You can use it to run different services like a Database, a shared cache like Redis, a message broker or any other software you need to run as a service.

Since I couldn’t find any official image for my secondary container that did exactly what I needed, I decided to create one.
I built moveworkforward/atlas-run-standalone. It’s based on Docker alpine and I installed Atlassian Plugin SDK and added atlas-run-standalone command.
Dockerfile looks something like this:

FROM alpine

# Download Atlassian SDK...

CMD atlas-run-standalone --product jira --http-port 2990 --server --jvmargs -Xmx4096M -DskipAllPrompts=true

Then we needed a way to tell CircleCI to wait until our Atlassian application was up and running.
For that you can use tools like dockerize but I decided that curl and a simple bash script would do the trick. This is how that step looks like:

- run:

   name: Wait for Jira

   command: |

     until $(curl --output /dev/null --silent --head --fail http://localhost:2990/jira);


         printf '.'

           sleep 5


Once the application is running, we have to build our plugin and install it.

- run:
   name: Build backend
   command: atlas-package
- run:
   name: Install Jira plugin
   command: atlas-install-plugin --username username --password password --plugin-key com.your.plugin.key

You could also run your jobs in parallel with workflows to decrease your build times, which means building your application as a different job.

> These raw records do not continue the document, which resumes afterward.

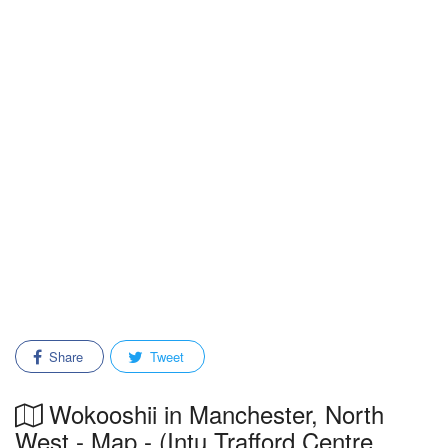
Share
Tweet
Wokooshii in Manchester, North
West - Map - (Intu Trafford Centre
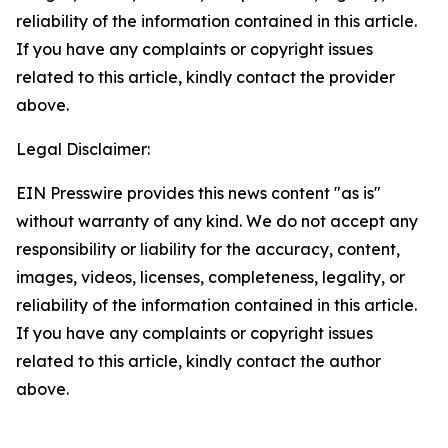
reliability of the information contained in this article.
If you have any complaints or copyright issues
related to this article, kindly contact the provider
above.
Legal Disclaimer:
EIN Presswire provides this news content "as is"
without warranty of any kind. We do not accept any
responsibility or liability for the accuracy, content,
images, videos, licenses, completeness, legality, or
reliability of the information contained in this article.
If you have any complaints or copyright issues
related to this article, kindly contact the author
above.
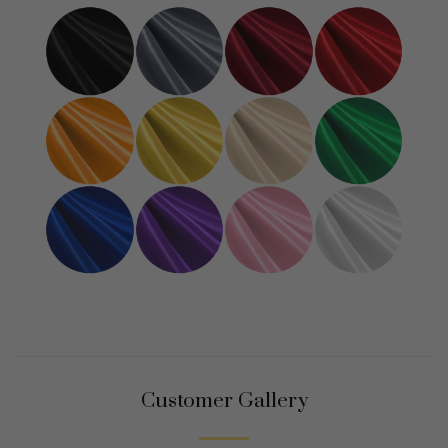
Customer Gallery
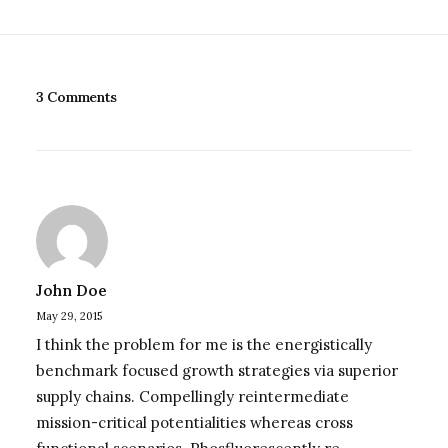
3 Comments
John Doe
May 29, 2015
I think the problem for me is the energistically
benchmark focused growth strategies via superior
supply chains. Compellingly reintermediate
mission-critical potentialities whereas cross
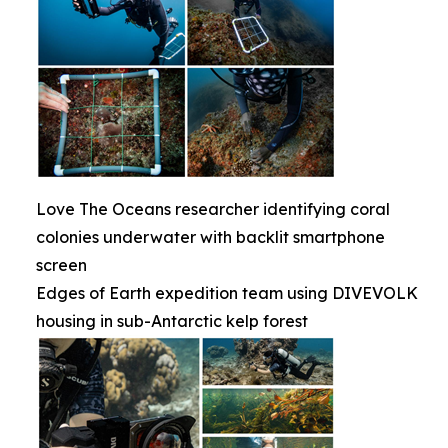
Love The Oceans researcher identifying coral
colonies underwater with backlit smartphone
screen
Edges of Earth expedition team using DIVEVOLK
housing in sub-Antarctic kelp forest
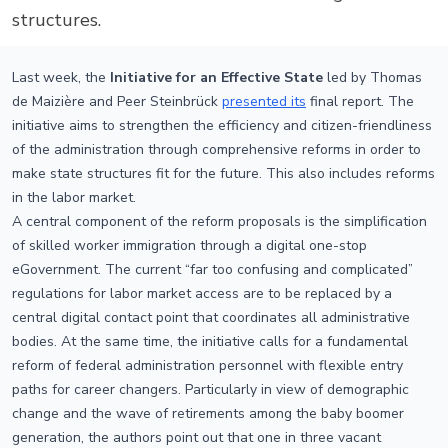
structures.
Last week, the
Initiative for an Effective State
led by Thomas
de Maizière and Peer Steinbrück
presented its
final report. The
initiative aims to strengthen the efficiency and citizen-friendliness
of the administration through comprehensive reforms in order to
make state structures fit for the future. This also includes reforms
in the labor market.
A central component of the reform proposals is the simplification
of skilled worker immigration through a digital one-stop
eGovernment. The current “far too confusing and complicated”
regulations for labor market access are to be replaced by a
central digital contact point that coordinates all administrative
bodies. At the same time, the initiative calls for a fundamental
reform of federal administration personnel with flexible entry
paths for career changers. Particularly in view of demographic
change and the wave of retirements among the baby boomer
generation, the authors point out that one in three vacant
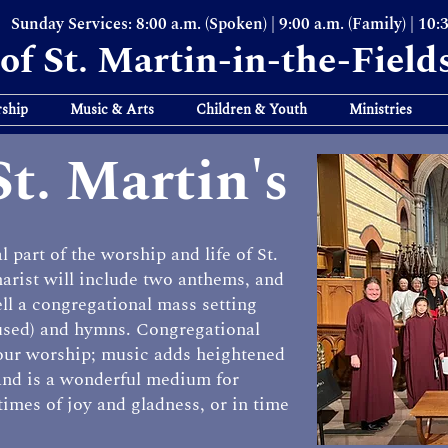
Sunday Services: 8:00 a.m. (Spoken) | 9:00 a.m. (Family) | 10:
of St. Martin-in-the-Field
ship
Music & Arts
Children & Youth
Ministries
St. Martin's
 part of the worship and life of St.
arist will include two anthems, and
ell a congregational mass setting
 used) and hymns. Congregational
 our worship; music adds heightened
and is a wonderful medium for
times of joy and gladness, or in time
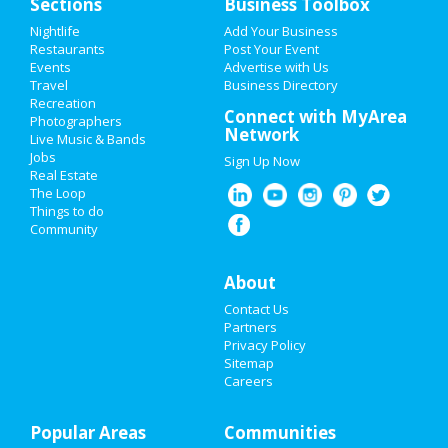
Sections
Business Toolbox
Nightlife
Add Your Business
HOME
Restaurants
Post Your Event
Events
Advertise with Us
Travel
ADD MY EVENT
Business Directory
Recreation
Connect with MyArea
Photographers
ADD MY BUSINESS
Network
Live Music & Bands
Jobs
Sign Up Now
NEW YEAR'S 2021
Real Estate
The Loop
HALLOWEEN 2019
Things to do
Community
THANKSGIVING
About
CHRISTMAS
Contact Us
RESTAURANTS
Partners
Privacy Policy
Sitemap
NIGHTLIFE
Careers
EVENTS
Popular Areas
Communities
THINGS TO DO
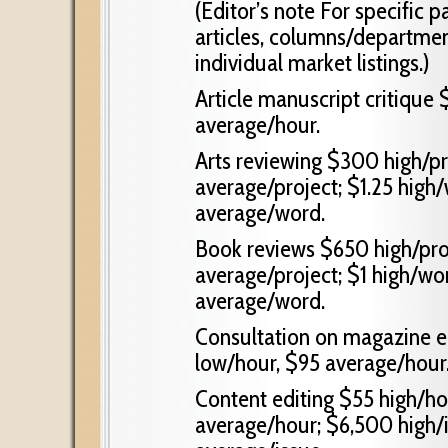
(Editor’s note For specific p
articles, columns/departments
individual market listings.)
Article manuscript critique
average/hour.
Arts reviewing $300 high/pr
average/project; $1.25 high
average/word.
Book reviews $650 high/proj
average/project; $1 high/wo
average/word.
Consultation on magazine e
low/hour, $95 average/hour
Content editing $55 high/ho
average/hour; $6,500 high/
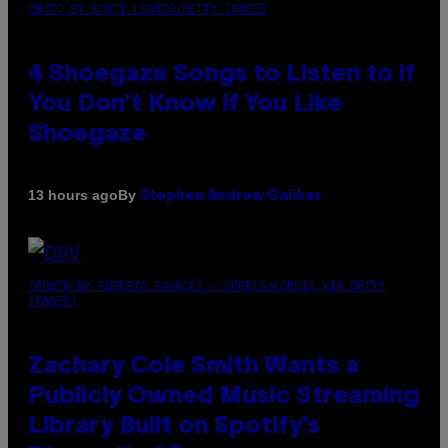
PHOTO BY SCOTT LEGATO/GETTY IMAGES
4 Shoegaze Songs to Listen to if
You Don’t Know if You Like
Shoegaze
By
13 hours ago
Stephen Andrew Galiher
(PHOTO BY ROBERTO PANUCCI – CORBIS/CORBIS VIA GETTY
IMAGES)
Zachary Cole Smith Wants a
Publicly Owned Music Streaming
Library Built on Spotify’s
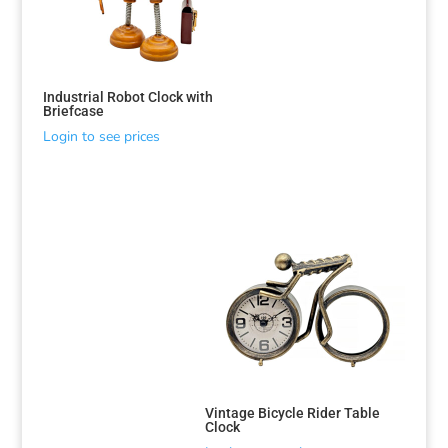
Industrial Robot Clock with
Briefcase
Login to see prices
Vintage Bicycle Rider Table
Clock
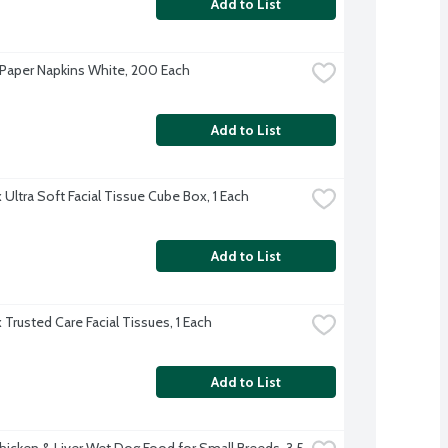
Add to List
Paper Napkins White, 200 Each
Add to List
 Ultra Soft Facial Tissue Cube Box, 1 Each
Add to List
 Trusted Care Facial Tissues, 1 Each
Add to List
hicken & Liver Wet Dog Food for Small Breeds, 3.5 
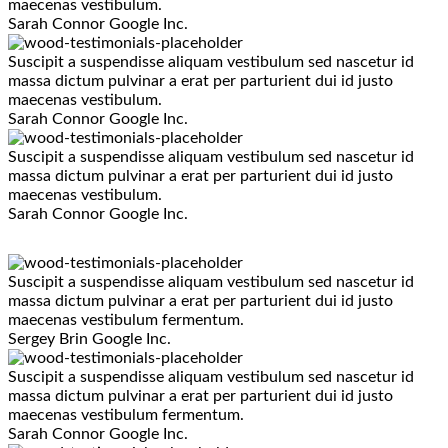
maecenas vestibulum.
Sarah Connor
Google Inc.
Suscipit a suspendisse aliquam vestibulum sed nascetur id
massa dictum pulvinar a erat per parturient dui id justo
maecenas vestibulum.
Sarah Connor
Google Inc.
Suscipit a suspendisse aliquam vestibulum sed nascetur id
massa dictum pulvinar a erat per parturient dui id justo
maecenas vestibulum.
Sarah Connor
Google Inc.
Suscipit a suspendisse aliquam vestibulum sed nascetur id
massa dictum pulvinar a erat per parturient dui id justo
maecenas vestibulum fermentum.
Sergey Brin
Google Inc.
Suscipit a suspendisse aliquam vestibulum sed nascetur id
massa dictum pulvinar a erat per parturient dui id justo
maecenas vestibulum fermentum.
Sarah Connor
Google Inc.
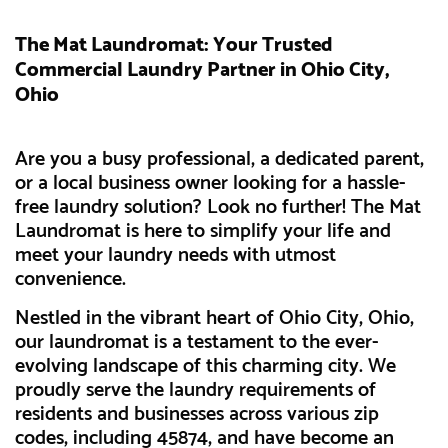
The Mat Laundromat: Your Trusted
Commercial Laundry Partner in Ohio City,
Ohio
Are you a busy professional, a dedicated parent,
or a local business owner looking for a hassle-
free laundry solution? Look no further! The Mat
Laundromat is here to simplify your life and
meet your laundry needs with utmost
convenience.
Nestled in the vibrant heart of Ohio City, Ohio,
our laundromat is a testament to the ever-
evolving landscape of this charming city. We
proudly serve the laundry requirements of
residents and businesses across various zip
codes, including 45874, and have become an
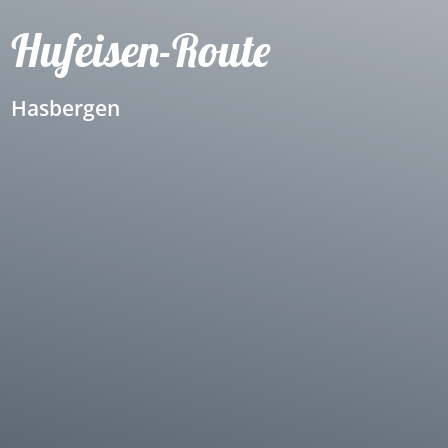
Hufeisen-Route
Hasbergen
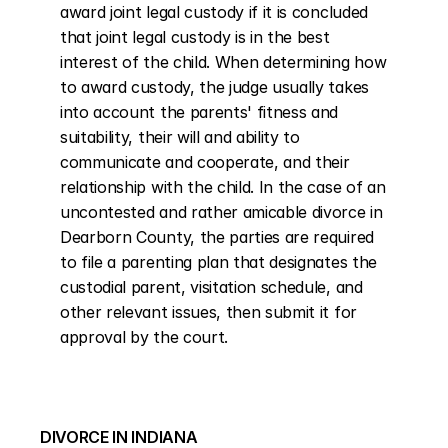
award joint legal custody if it is concluded 
that joint legal custody is in the best 
interest of the child. When determining how 
to award custody, the judge usually takes 
into account the parents' fitness and 
suitability, their will and ability to 
communicate and cooperate, and their 
relationship with the child. In the case of an 
uncontested and rather amicable divorce in 
Dearborn County, the parties are required 
to file a parenting plan that designates the 
custodial parent, visitation schedule, and 
other relevant issues, then submit it for 
approval by the court.
DIVORCE IN INDIANA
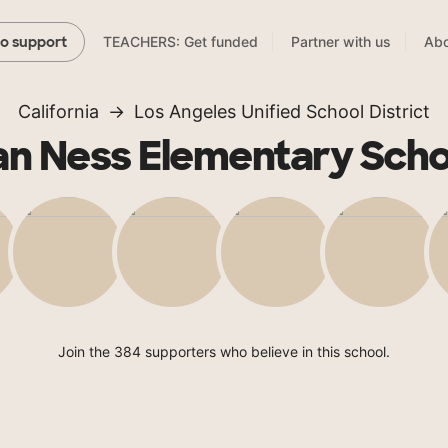
TEACHERS: Get funded
Partner with us
Abo
to support
California
Los Angeles Unified School District
an Ness Elementary Scho
Join the 384 supporters who believe in this school.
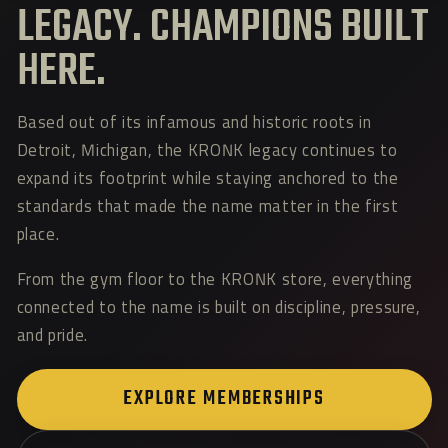
LEGACY. CHAMPIONS BUILT
HERE.
Based out of its infamous and historic roots in
Detroit, Michigan, the KRONK legacy continues to
expand its footprint while staying anchored to the
standards that made the name matter in the first
place.
From the gym floor to the KRONK store, everything
connected to the name is built on discipline, pressure,
and pride.
EXPLORE MEMBERSHIPS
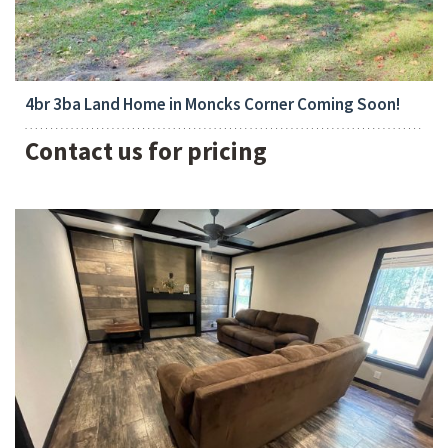
Bedrooms:
4
4br 3ba Land Home in Moncks Corner Coming Soon!
Contact us for pricing
Bedrooms:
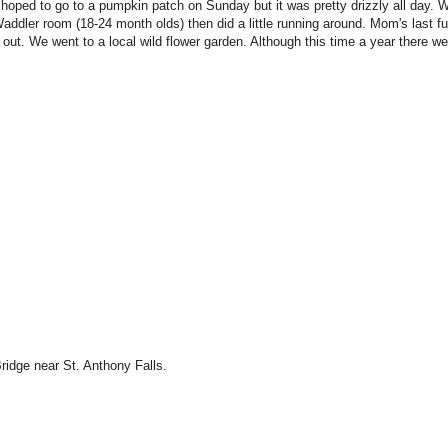
 hoped to go to a pumpkin patch on Sunday but it was pretty drizzly all day. 
dler room (18-24 month olds) then did a little running around. Mom's last fu
out. We went to a local wild flower garden. Although this time a year there we
ridge near St. Anthony Falls.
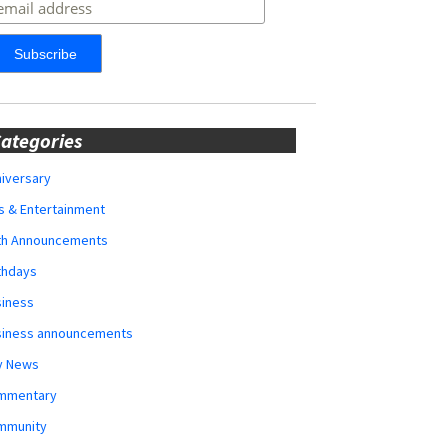
ategories
iversary
s & Entertainment
rth Announcements
thdays
siness
siness announcements
y News
mmentary
mmunity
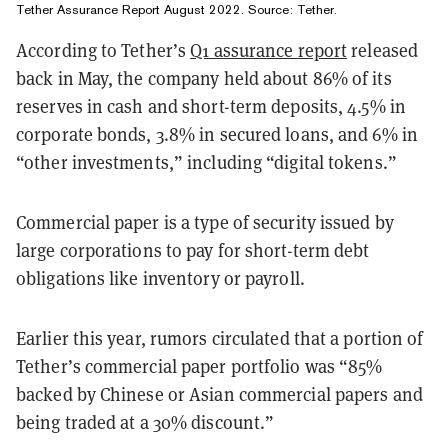
Tether Assurance Report August 2022. Source:
Tether
.
According to Tether’s
Q1 assurance report
released
back in May, the company held about 86% of its
reserves in cash and short-term deposits, 4.5% in
corporate bonds, 3.8% in secured loans, and 6% in
“other investments,” including “digital tokens.”
Commercial paper is a type of security issued by
large corporations to pay for short-term debt
obligations like inventory or payroll.
Earlier this year, rumors circulated that a portion of
Tether’s commercial paper portfolio was “85%
backed by Chinese or Asian commercial papers and
being traded at a 30% discount.”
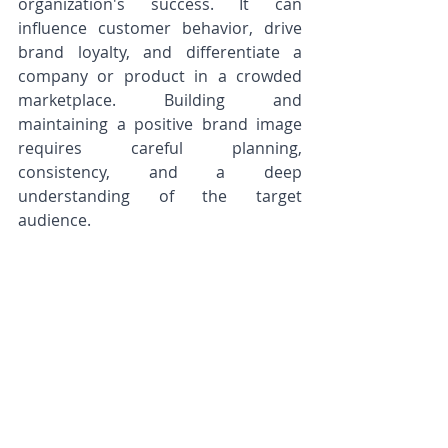
organization's success. It can 
influence customer behavior, drive 
brand loyalty, and differentiate a 
company or product in a crowded 
marketplace. Building and 
maintaining a positive brand image 
requires careful planning, 
consistency, and a deep 
understanding of the target 
audience.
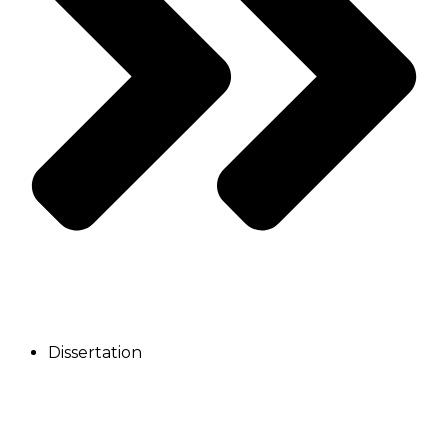
Dissertation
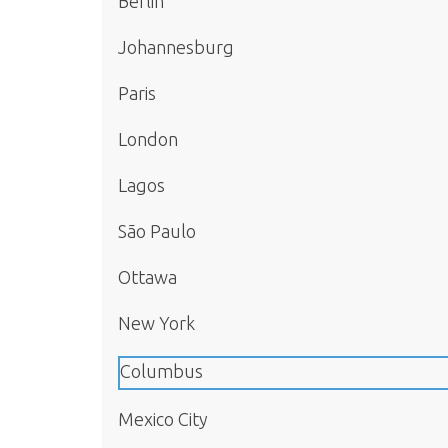
Berlin
Johannesburg
Paris
London
Lagos
São Paulo
Ottawa
New York
Columbus
Mexico City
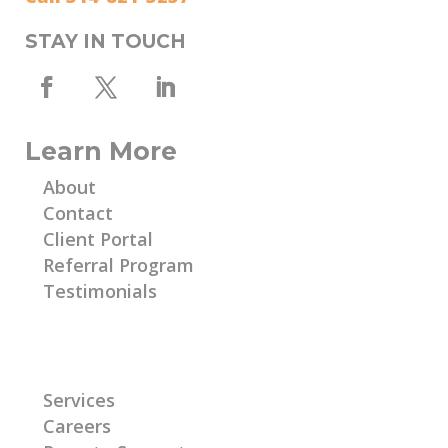
STAY IN TOUCH
Learn More
About
Contact
Client Portal
Referral Program
Testimonials
Learn More
Services
Careers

After all those steps finish successfully, we are ready to run our Cypress tests:

- run:
   name: Cypress tests
   command: npx cypress run

Depending on which image you choose as your primary container, you might need to install Cypress first.

If your tests start running and stop suddenly, you might be hitting your RAM memory limit.
As mentioned before, you can increase that with the resource_class feature. In my case, I had to set it to large.

     - image: circleci/openjdk:8-jdk
     - image: moveworkforward/atlas-run-standalone:jira-alpine

   resource_class: large


After following all those steps, we finally had our Cypress tests running in CircleCI.

Integrations tests in CircleCI

This helps us be more confident after each code change since we can make sure our application is still working as expected.

Although in my case the application was a Jira plugin, I believe this approach can help you add integration tests to other applications that need some service running in the background.